The succession [Xsubn] is defined as
Xsub0 = 0, Xsub(n+1) = Xsubn + n(n+1)
Show that Xsubn = (1/3)(n-1)n(n+1).
I am assuming I am not allowed to use what I am demonstring as part of the proof. No clue what do despite staring at it for 15 minutes.
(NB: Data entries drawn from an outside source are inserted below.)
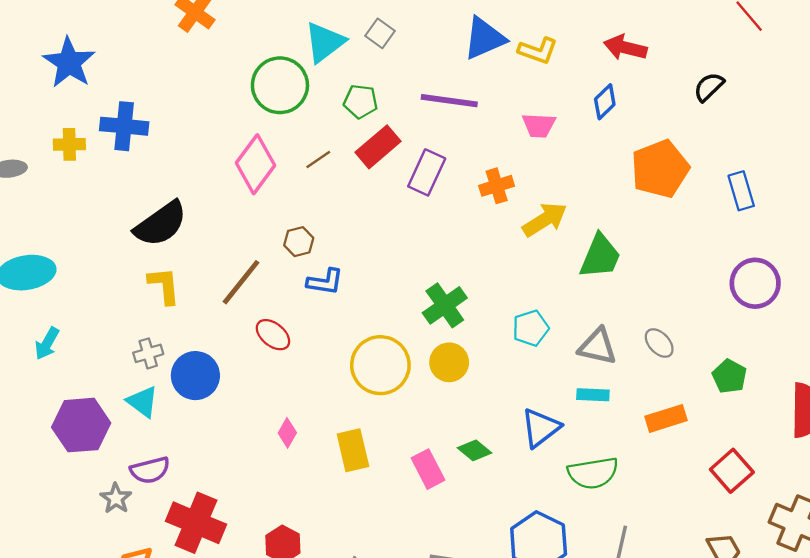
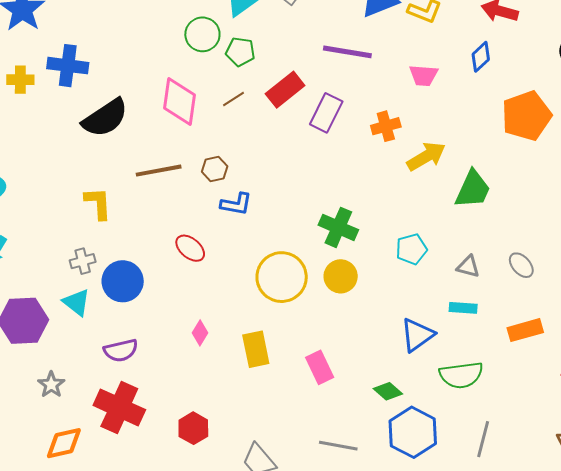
green circle: (280, 85) -> (202, 34), size x0.7
green pentagon: (361, 101) -> (240, 52), moved
pink diamond: (255, 164) -> (179, 102), turned -30
black semicircle: (161, 224) -> (105, 118), moved
brown line: (241, 282) -> (159, 171), moved, turned 39
green cross: (445, 305) -> (338, 227), turned -33
gray triangle: (597, 346) -> (468, 267), size x0.7
green diamond: (474, 450) -> (388, 391), moved
purple semicircle: (150, 470) -> (121, 350), moved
The succession [Xsubn] is defined as
Xsub0 = 0, Xsub(n+1) = Xsubn + n(n+1)
Show that Xsubn = (1/3)(n-1)n(n+1).
I am assuming I am not allowed to use what I am demonstring as part of the proof. No clue what do despite staring at it for 15 minutes.
Hi,
$\displaystyle x_0 = 0$, $\displaystyle x_{n+1} = x_n + n(n+1)$
and we have to prove $\displaystyle x_n = \frac{1}{3}(n-1)n(n+1)$.
We proceed by induction:
$\displaystyle n=0$ .. $\displaystyle x_0 = \frac{1}{3}(0-1)\cdot 0\cdot (0+1) =0$ so the base case holds.
suppose the statement holds for $\displaystyle n$ and let's prove it holds for $\displaystyle n+1$:
$\displaystyle x_{n+1}= x_n + n(n+1) = \frac{1}{3}(n-1)n(n+1) +n(n+1)$ (by induction hypotheses)
$\displaystyle = n(n+1)(\frac{1}{3}(n-1)+1) = n(n+1)(\frac{1}{3}n+\frac{2}{3}) = \frac{1}{3}n(n+1)(n+2)$
$\displaystyle =\frac{1}{3}((n+1)-1)(n+1)((n+1)+1) $ so the inductive step is done.
But it is perfectly valid to show that what you are given is a solution to an equation by putting it into the equation.
For example, it would be very difficult to solve $\displaystyle x^5- 6x^2- 3x- 2= 0$ but it is very easy to show that x= 2 is a solutions: [tex]2^2- 6(2^2)- 3(2)- 6= 32- 24- 6- 2= 0.
Similarly, here, you are not asked to solve the recursion, just to show that $\displaystyle x_n= \frac{(n-1)n(n+1)}{3}$ satisfies it. And that is basically what Taluivren did.